Having had my first Hello World somewhere back in 2007, for the longest time I have been that old dog that never learns new tricks. One of my regrets now is not adopting any existing PHP frameworks back in late 00s, and instead trying to roll my own. I eventually gave up though, and little by little I have embraced CakePHP by mid 10s.
Still, even with CakePHP, over the last year or so, I have been realising I’m stuck in that 2007 LAMP/LNMP mindset, where you have one website that does everything, without realising that the world had apparently moved on to microservices. I mean of course we send out e-mails using AWS SES, but that’s not really a microservice.
One encounter that has triggered the thoughts resulting in this post is A tale of a dying monolith, where the whole point is getting away from CakePHP. The architecture he ends up with almost fully depends on proprietary technology from 3rd companies, from Prismic to Buddy.works.
Prismic brags about raising 20M to build some kind of slice-based website technology (it’s so many layers of abstraction by now, it seems to have its own learning curve). Good for them! But are they profitable, or will they burn through the money and shut down?

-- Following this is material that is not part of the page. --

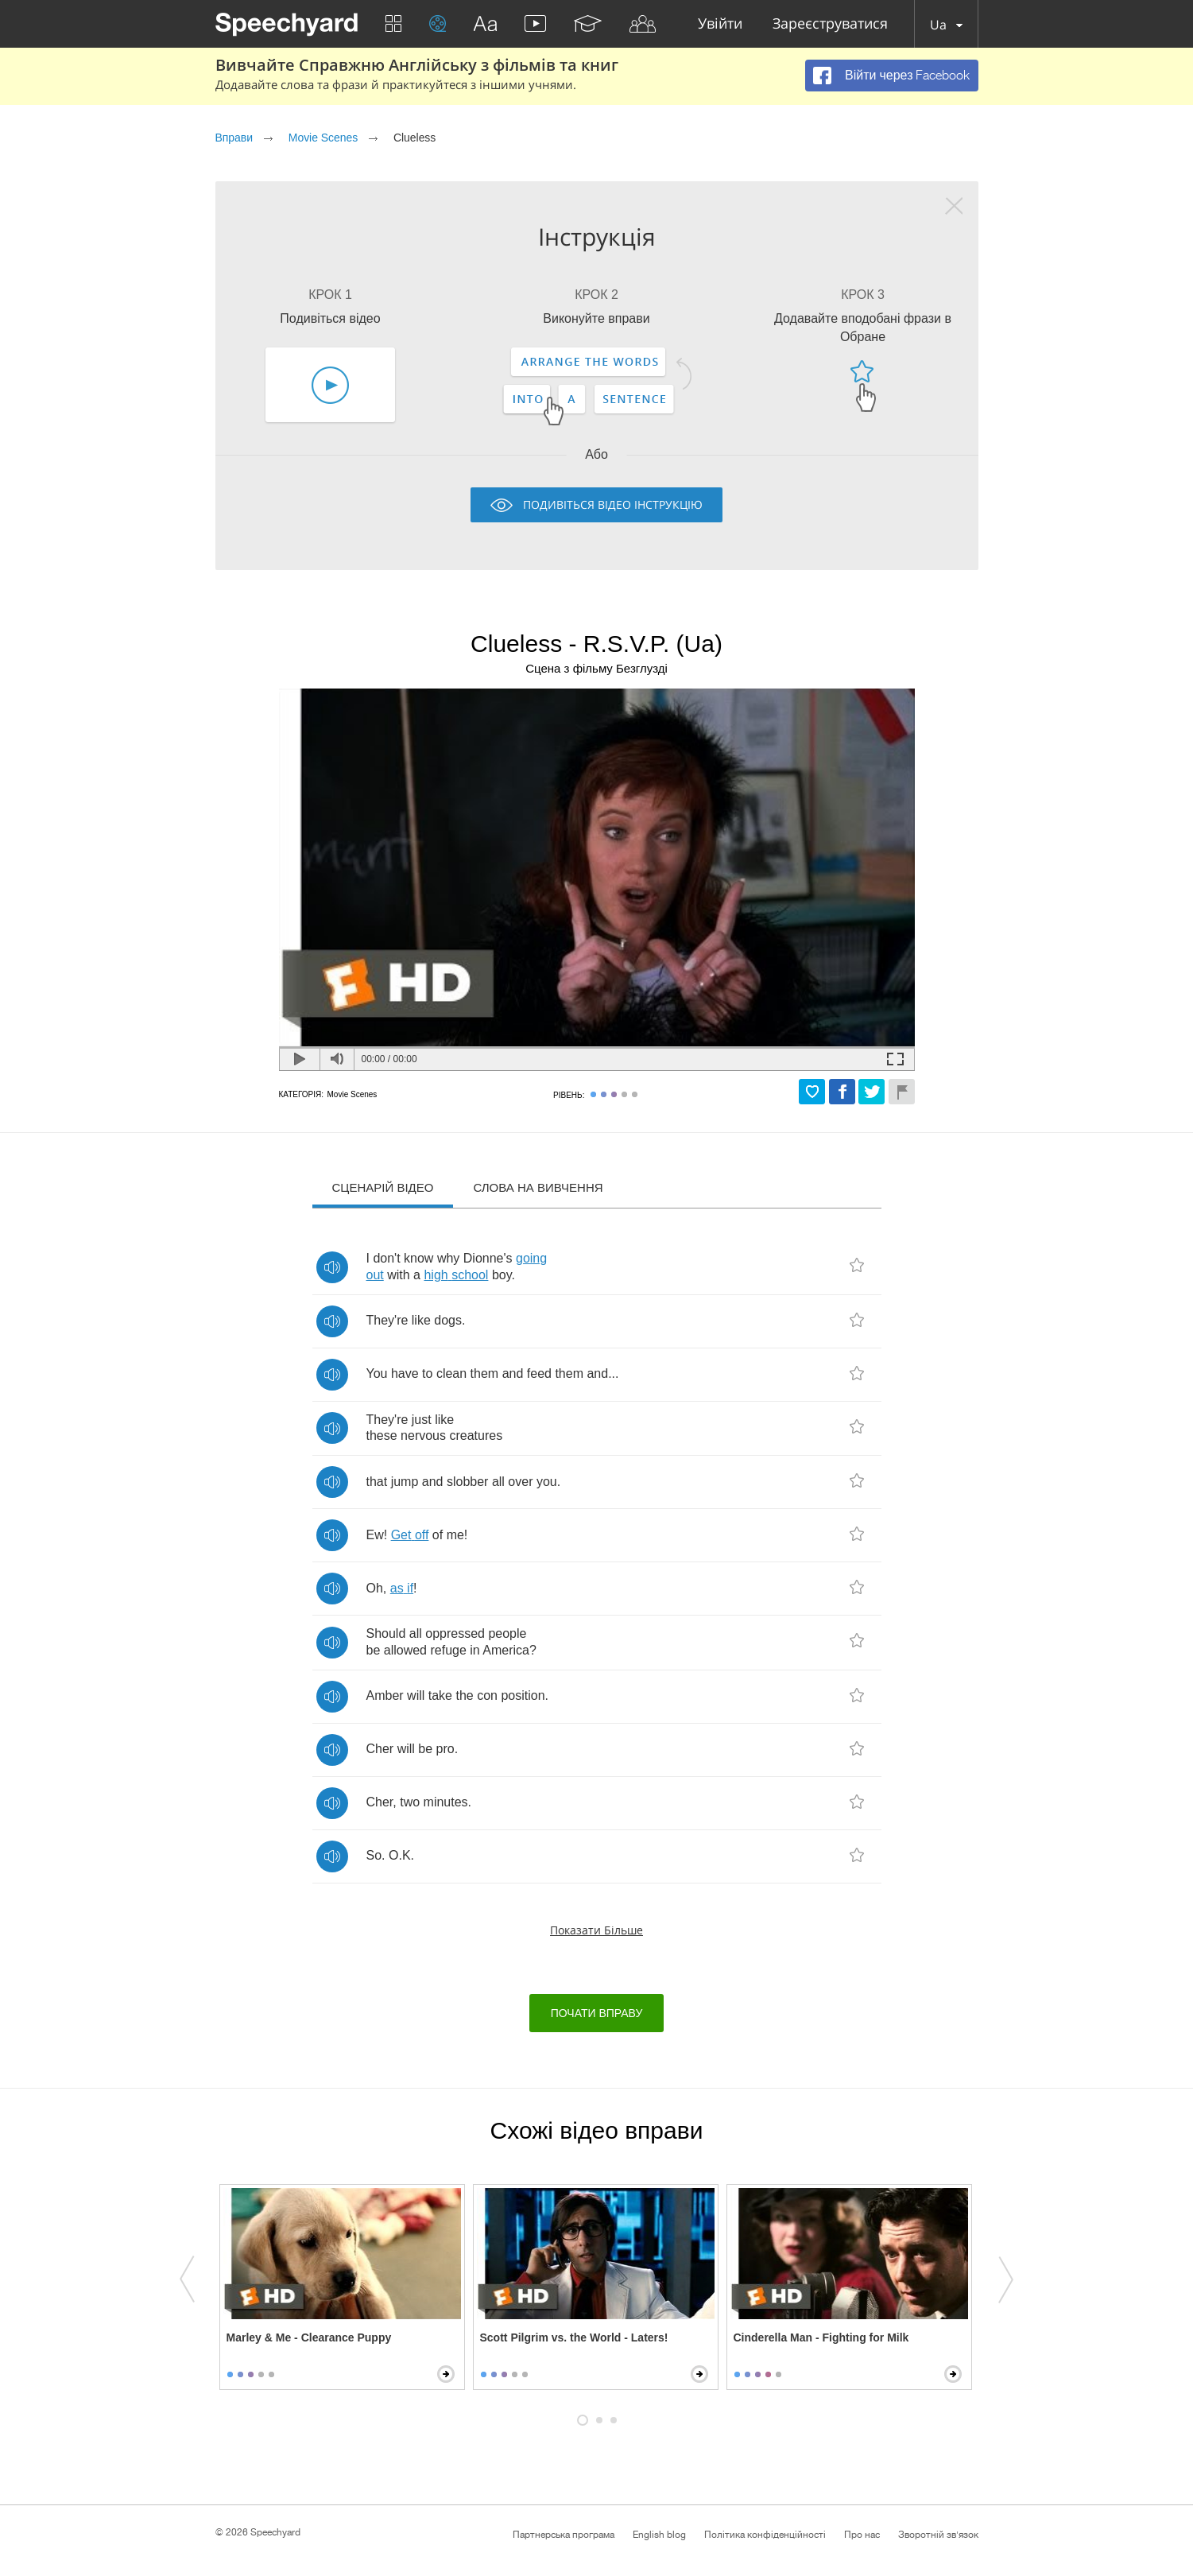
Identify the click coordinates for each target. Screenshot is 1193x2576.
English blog (659, 2534)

So here I am: on one hand, for the longest time I have been seeing the closed-source, proprietary tech be frown upon. On the other hand, for an MVP-driven development, I’m supposed to drag and drop my no-code AWS SQS module instead of setting up the (seemingly impressive)
I’m leaning towards owning your code and being able to install it on a bare Linux box. Maybe due to the same reasons why I didn’t “trust” a framework 10 years ago. But is it even reasonable now?
Are microservices the future or a buzz word? How does CakePHP fit into that future?